• [WORK REQUEST]:
Up to and including the line that holds "t incorporated on", print the data exactly from its first line; do not print the pictures.

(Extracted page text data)
=-=-=-=-=

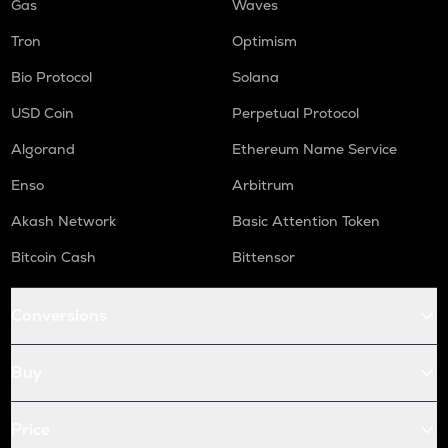
Gas
Waves
Tron
Optimism
Bio Protocol
Solana
USD Coin
Perpetual Protocol
Algorand
Ethereum Name Service
Enso
Arbitrum
Akash Network
Basic Attention Token
Bitcoin Cash
Bittensor
Conversions
Buy
Price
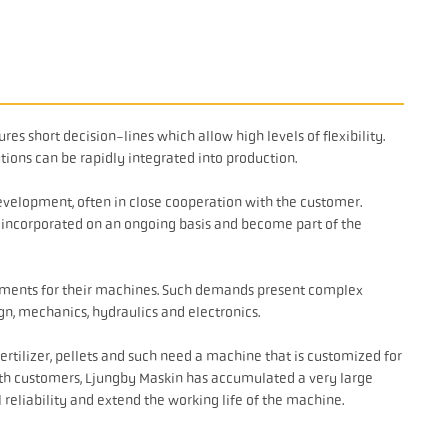
es short decision-lines which allow high levels of flexibility.
tions can be rapidly integrated into production.
evelopment, often in close cooperation with the customer.
t incorporated on an ongoing basis and become part of the
ements for their machines. Such demands present complex
gn, mechanics, hydraulics and electronics.
ertilizer, pellets and such need a machine that is customized for
th customers, Ljungby Maskin has accumulated a very large
 reliability and extend the working life of the machine.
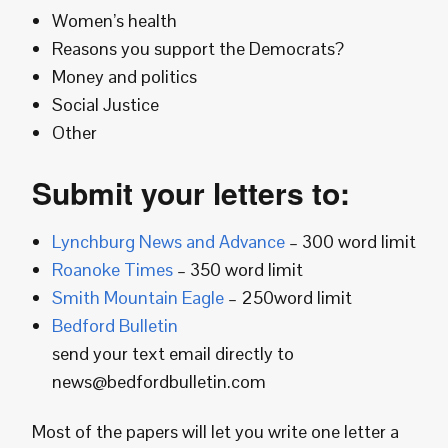
Women’s health
Reasons you support the Democrats?
Money and politics
Social Justice
Other
Submit your letters to:
Lynchburg News and Advance
– 300 word limit
Roanoke Times
– 350 word limit
Smith Mountain Eagle
– 250word limit
Bedford Bulletin
send your text email directly to
news@bedfordbulletin.com
Most of the papers will let you write one letter a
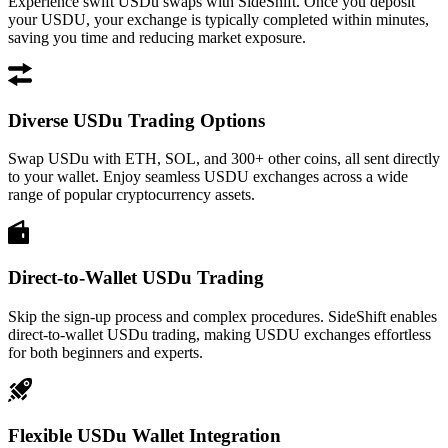
Experience swift USDu swaps with SideShift. Once you deposit
your USDU, your exchange is typically completed within minutes,
saving you time and reducing market exposure.
Diverse USDu Trading Options
Swap USDu with ETH, SOL, and 300+ other coins, all sent directly
to your wallet. Enjoy seamless USDU exchanges across a wide
range of popular cryptocurrency assets.
Direct-to-Wallet USDu Trading
Skip the sign-up process and complex procedures. SideShift enables
direct-to-wallet USDu trading, making USDU exchanges effortless
for both beginners and experts.
Flexible USDu Wallet Integration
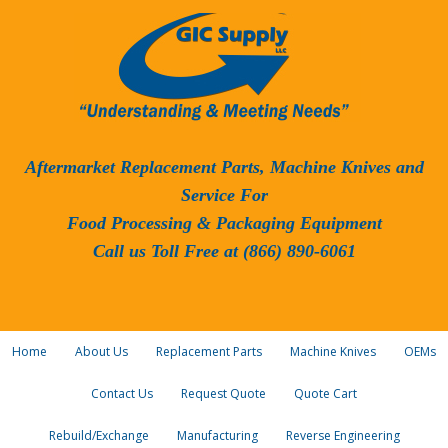
Aftermarket Replacement Parts, Machine Knives and
Service For
Food Processing & Packaging Equipment
Call us Toll Free at (866) 890-6061
Home
About Us
Replacement Parts
Machine Knives
OEMs
Contact Us
Request Quote
Quote Cart
Rebuild/Exchange
Manufacturing
Reverse Engineering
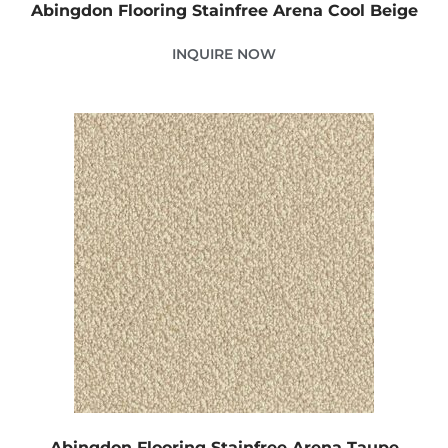
Abingdon Flooring Stainfree Arena Cool Beige
INQUIRE NOW
Abingdon Flooring Stainfree Arena Taupe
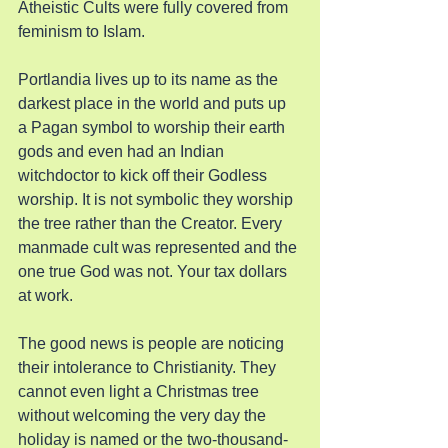
Atheistic Cults were fully covered from 
feminism to Islam.
Portlandia lives up to its name as the 
darkest place in the world and puts up 
a Pagan symbol to worship their earth 
gods and even had an Indian 
witchdoctor to kick off their Godless 
worship. It is not symbolic they worship 
the tree rather than the Creator. Every 
manmade cult was represented and the 
one true God was not. Your tax dollars 
at work.
The good news is people are noticing 
their intolerance to Christianity. They 
cannot even light a Christmas tree 
without welcoming the very day the 
holiday is named or the two-thousand-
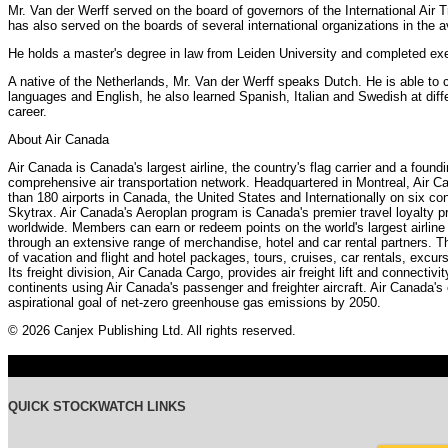
Mr. Van der Werff served on the board of governors of the International Air 
has also served on the boards of several international organizations in the 
He holds a master's degree in law from Leiden University and completed ex
A native of the Netherlands, Mr. Van der Werff speaks Dutch. He is able to
languages and English, he also learned Spanish, Italian and Swedish at differ
career.
About Air Canada
Air Canada is Canada's largest airline, the country's flag carrier and a foun
comprehensive air transportation network. Headquartered in Montreal, Air C
than 180 airports in Canada, the United States and Internationally on six con
Skytrax. Air Canada's Aeroplan program is Canada's premier travel loyalty 
worldwide. Members can earn or redeem points on the world's largest airline 
through an extensive range of merchandise, hotel and car rental partners. Th
of vacation and flight and hotel packages, tours, cruises, car rentals, excurs
Its freight division, Air Canada Cargo, provides air freight lift and connectiv
continents using Air Canada's passenger and freighter aircraft. Air Canada's
aspirational goal of net-zero greenhouse gas emissions by 2050.
© 2026 Canjex Publishing Ltd. All rights reserved.
QUICK STOCKWATCH LINKS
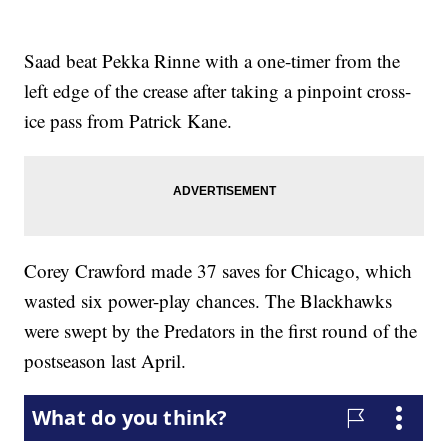
Saad beat Pekka Rinne with a one-timer from the
left edge of the crease after taking a pinpoint cross-
ice pass from Patrick Kane.
Corey Crawford made 37 saves for Chicago, which
wasted six power-play chances. The Blackhawks
were swept by the Predators in the first round of the
postseason last April.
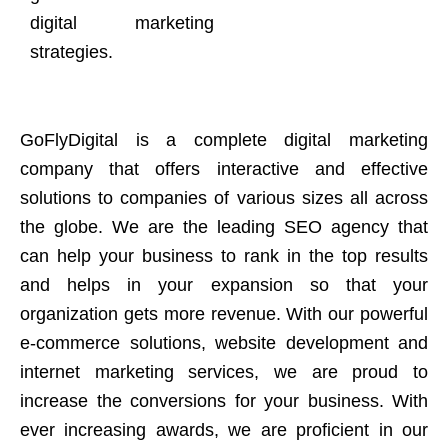
digital marketing
strategies.
GoFlyDigital is a complete digital marketing
company that offers interactive and effective
solutions to companies of various sizes all across
the globe. We are the leading SEO agency that
can help your business to rank in the top results
and helps in your expansion so that your
organization gets more revenue. With our powerful
e-commerce solutions, website development and
internet marketing services, we are proud to
increase the conversions for your business. With
ever increasing awards, we are proficient in our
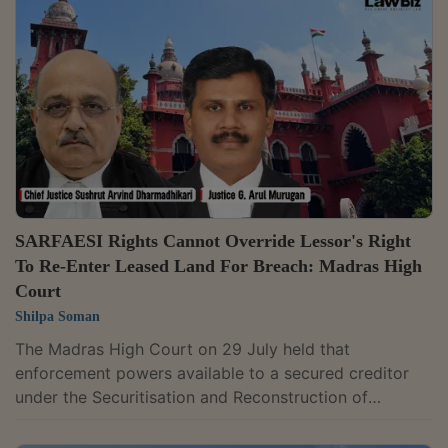
secured creditor is later unlawfully dispossessed of
the secured asset.For context, Section 14 empowers a
Chief Judicial Magistrate to assist a secured creditor
in taking possession...
SARFAESI Rights Cannot Override Lessor's Right
To Re-Enter Leased Land For Breach: Madras High
Court
Shilpa Soman
The Madras High Court on 29 July held that
enforcement powers available to a secured creditor
under the Securitisation and Reconstruction of
Financial Assets and Enforcement of Security Interest
(SARFAESI) Act cannot override a lessor's contractual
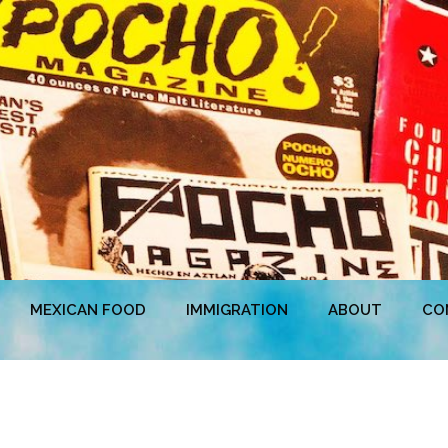
MEXICAN FOOD
IMMIGRATION
ABOUT
CO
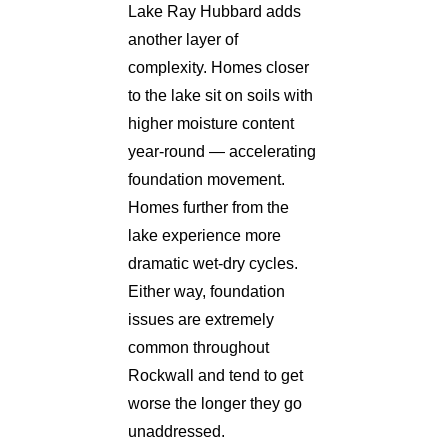
Lake Ray Hubbard adds
another layer of
complexity. Homes closer
to the lake sit on soils with
higher moisture content
year-round — accelerating
foundation movement.
Homes further from the
lake experience more
dramatic wet-dry cycles.
Either way, foundation
issues are extremely
common throughout
Rockwall and tend to get
worse the longer they go
unaddressed.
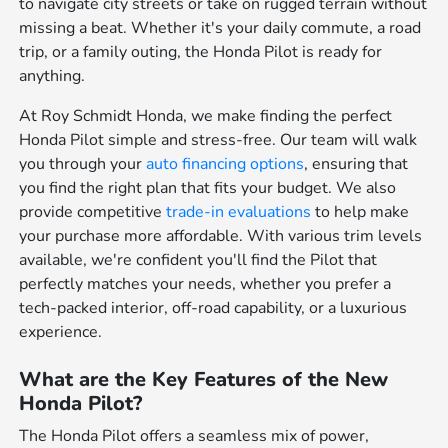
to navigate city streets or take on rugged terrain without
missing a beat. Whether it's your daily commute, a road
trip, or a family outing, the Honda Pilot is ready for
anything.
At Roy Schmidt Honda, we make finding the perfect
Honda Pilot simple and stress-free. Our team will walk
you through your
auto financing options
, ensuring that
you find the right plan that fits your budget. We also
provide competitive
trade-in evaluations
to help make
your purchase more affordable. With various trim levels
available, we're confident you'll find the Pilot that
perfectly matches your needs, whether you prefer a
tech-packed interior, off-road capability, or a luxurious
experience.
What are the Key Features of the New
Honda Pilot?
The Honda Pilot offers a seamless mix of power,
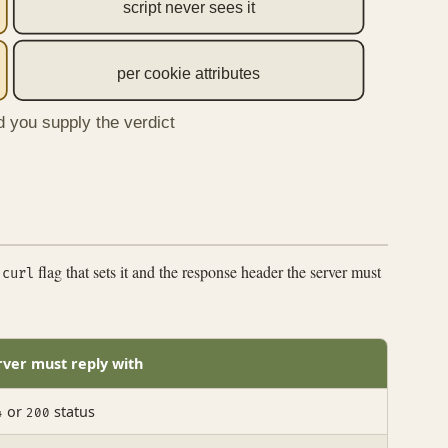
script never sees it
per cookie attributes
d you supply the verdict
e
flag that sets it and the response header the server must
curl
rver must reply with
or
status
4
200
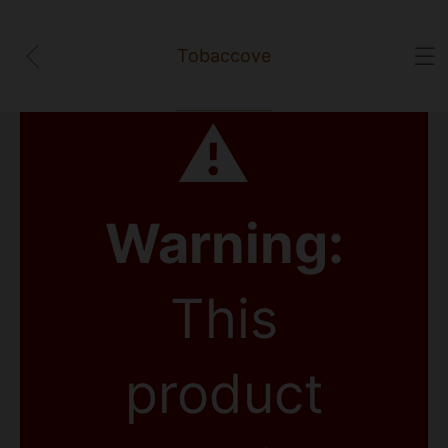
Tobaccove
⚠
Warning:
This
product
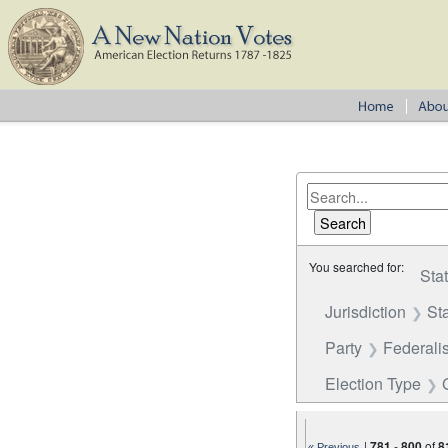
You searched for:
Sta
Jurisdiction
St
Party
Federalis
Election Type
|
781
-
800
of
8
« Previous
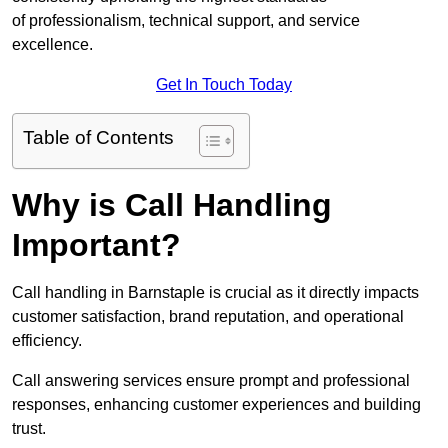
of professionalism, technical support, and service
excellence.
Get In Touch Today
Table of Contents
Why is Call Handling
Important?
Call handling in Barnstaple is crucial as it directly impacts
customer satisfaction, brand reputation, and operational
efficiency.
Call answering services ensure prompt and professional
responses, enhancing customer experiences and building
trust.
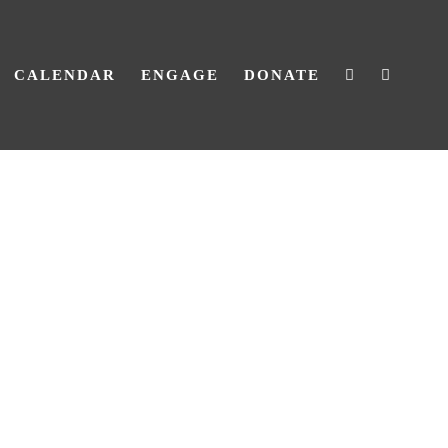
CALENDAR
ENGAGE
DONATE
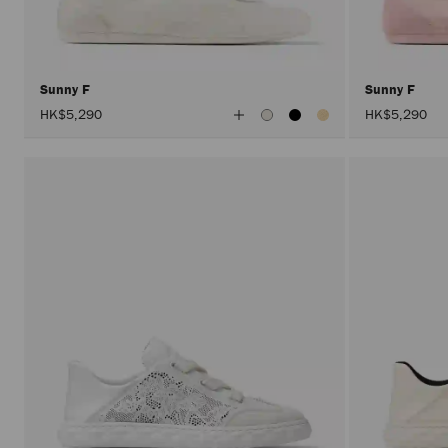
Sunny F
Sunny F
View
HK$5,290
HK$5,290
All
Colors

=-=-=-=-=

• [WRITTEN SOLUTION]:
Gas
Waves
Tron
Optimism
Bio Protocol
Solana
USD Coin
Perpetual Protocol
Algorand
Ethereum Name Service
Enso
Arbitrum
Akash Network
Basic Attention Token
Bitcoin Cash
Bittensor
Conversions
Buy
Price
es short decision-lines which allow high levels of flexibility.
tions can be rapidly integrated into production.
evelopment, often in close cooperation with the customer.
t incorporated on an ongoing basis and become part of the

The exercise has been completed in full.